Ce titre de 6 minutes fut composé par Mizuno Yoshiki (水野良樹), le leader et joueur de guitare électrique du groupe, produit et arrangé par Honma Akimitsu (本間昭光) en 2010. Il s'agit en fait d'une commande pour le générique d'un "drama" (série) matinal produit par la NHK intitulé GeGeGe no Nyôbô 『ゲゲゲの女房』, que l'on pourrait traduire par "L'Epouse du Repoussant", diffusé de mars à septembre. Le producteur en chef du drama, Mr Taniguchi, était en effet un fan d'Ikimonogakari.
Ce drama est basé sur l'autobiographie de Mura Nunoe (武良 布枝), sortie en 2008 et grand succès populaire (plus de 500 000 exemplaires vendus à l'époque). Bien que ce fut sa première œuvre, il faut dire que Mura Nunoe n'est autre que la femme d'un des plus célèbres mangakas de l'époque, Mizuki Shigeru (水木 しげる), Mura Shigeru de son vrai nom ! 
Nunoe, née Iizuka (飯塚) dans une famille de commerçants, est chargée d'aider sa grand-mère, tandis que ses sœurs vivent leur vie, jusqu'en 1961 où celle-ci décède. Sa famille va alors s'employer à lui trouver un mari, mais pour l'époque, à 36 ans, il est déjà bien tard. Un oncle lui fait ainsi rencontrer Shigeru, et ils décident de se marier à peine quelques jours après !

Gegege no Nyobo / Japanese TV Series
(sans sous-titres)

Shigeru n'est pas encore le célèbre auteur que tout le monde connaît (ou se devrait de découvrir, dans la suite de cet article ;-p ). En réalité, il n'a, à l'époque, rien du bon parti que recherchent les bonnes familles, mais il est peut-être aussi moins regardant quant à l'âge des fiancées potentielles. En effet, né en 1922 près d'Osaka, il fut enrôlé à 20 ans dans l'armée et envoyé en garnison sur l'île de Nouvelle-Bretagne en Papouasie-Nouvelle Guinée, où il perdit son bras gauche lors d'un bombardement. Une amputation d'autant plus handicapante qu'il était gaucher ! Il tente alors d'oublier la guerre en intégrant une tribu locale, mais est finalement renvoyé au Japon.
Après la guerre, il occupe divers petits boulots tout en s'entraînant à écrire et dessiner de son bras droit. Il se lance en 1957 dans la réalisation de manga et kamishibai, sorte de théâtre de rue utilisant des supports dessinés, avec pour thèmes notamment la guerre et les Yôkai, créatures plus ou moins monstrueuses du folklore japonais, auxquelles il s'intéresse depuis son enfance à Sakaiminato dans la préfecture de Tottori.

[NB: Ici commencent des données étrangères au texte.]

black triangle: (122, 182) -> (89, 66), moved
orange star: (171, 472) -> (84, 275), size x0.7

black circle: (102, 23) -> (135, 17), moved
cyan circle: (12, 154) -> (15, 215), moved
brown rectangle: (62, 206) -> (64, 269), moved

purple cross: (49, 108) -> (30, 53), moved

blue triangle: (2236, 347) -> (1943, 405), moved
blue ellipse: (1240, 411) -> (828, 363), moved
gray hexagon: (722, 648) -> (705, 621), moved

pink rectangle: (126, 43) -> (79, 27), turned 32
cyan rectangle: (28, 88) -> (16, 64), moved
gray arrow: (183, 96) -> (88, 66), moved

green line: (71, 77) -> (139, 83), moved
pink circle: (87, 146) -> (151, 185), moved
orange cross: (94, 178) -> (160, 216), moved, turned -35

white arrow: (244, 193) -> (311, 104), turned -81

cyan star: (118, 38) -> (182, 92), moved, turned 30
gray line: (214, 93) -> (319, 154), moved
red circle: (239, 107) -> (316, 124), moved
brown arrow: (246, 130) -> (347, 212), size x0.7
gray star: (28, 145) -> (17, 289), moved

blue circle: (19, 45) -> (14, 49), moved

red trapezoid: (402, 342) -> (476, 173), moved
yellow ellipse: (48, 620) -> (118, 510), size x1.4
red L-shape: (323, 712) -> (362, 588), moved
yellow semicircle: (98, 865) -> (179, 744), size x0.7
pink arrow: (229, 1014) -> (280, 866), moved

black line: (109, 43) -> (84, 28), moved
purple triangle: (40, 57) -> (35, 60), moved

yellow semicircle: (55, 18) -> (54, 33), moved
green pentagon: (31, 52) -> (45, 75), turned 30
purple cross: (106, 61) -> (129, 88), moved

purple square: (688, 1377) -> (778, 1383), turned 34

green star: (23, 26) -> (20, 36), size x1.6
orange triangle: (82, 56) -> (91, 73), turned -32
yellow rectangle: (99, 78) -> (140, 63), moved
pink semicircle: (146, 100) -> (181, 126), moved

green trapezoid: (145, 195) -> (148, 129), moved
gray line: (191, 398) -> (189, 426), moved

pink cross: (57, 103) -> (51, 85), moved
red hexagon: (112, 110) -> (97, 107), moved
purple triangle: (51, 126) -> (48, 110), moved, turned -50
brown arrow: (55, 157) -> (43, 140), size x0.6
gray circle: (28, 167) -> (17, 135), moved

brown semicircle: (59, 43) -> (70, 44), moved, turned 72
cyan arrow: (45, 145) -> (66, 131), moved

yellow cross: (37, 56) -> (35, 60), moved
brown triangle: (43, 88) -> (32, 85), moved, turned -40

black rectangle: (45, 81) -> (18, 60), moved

Lorsqu'il épouse Nunoe, il peine à joindre les deux bouts, mais il vient de commencer ce qui sera son œuvre populaire maîtresse : GeGeGe no Kitarô (ゲゲゲの鬼太郎 : traduit en VF en Kitarô le Repoussant), continuation d'une série de kamishibai et de manga intitulée Hakaba no Kitarô (Kitarô, du cimetière), qu'il adapte à un public plus jeune. Kitarô est un demi-yôkai borgne qui utilise ses pouvoirs pour préserver la paix entre Yôkai et Humains. Mizuki Shigeru a ainsi inspiré nombres d'œuvres modernes d'Inuyasha à Yôkai Watch.
Devenu un ardent pacifiste, Shigeru a aussi donc beaucoup écrit sur la guerre: biographie d'Hitler en manga, autobiographie de sa période à Rabaul, où il est retourné en 2003 et où une rue porte son nom, et également une courte série en 1991, War and Japan, en réponse aux thèses révisionnistes de Mrs Je-sais-tout qui, curieusement, n'ont pas fait la guerre, eux...
Il connaît la consécration en 1968,  puisque GeGeGe no Kitarô est alors adapté une première fois en animé (par le futur célèbre co-fondateur de Ghibli, Takahata Isao) ! Il a également reçu plusieurs récompenses pour ses autres œuvres : le prix du manga du magazine Kôdansha en 1965 et 1989, les prix du meilleur album et du Patrimoine du Festival d'Angoulême, et plusieurs distinctions japonaises (Mérite culturel, Ordre du Soleil-Levant...). Il est décédé le 30 novembre 2015.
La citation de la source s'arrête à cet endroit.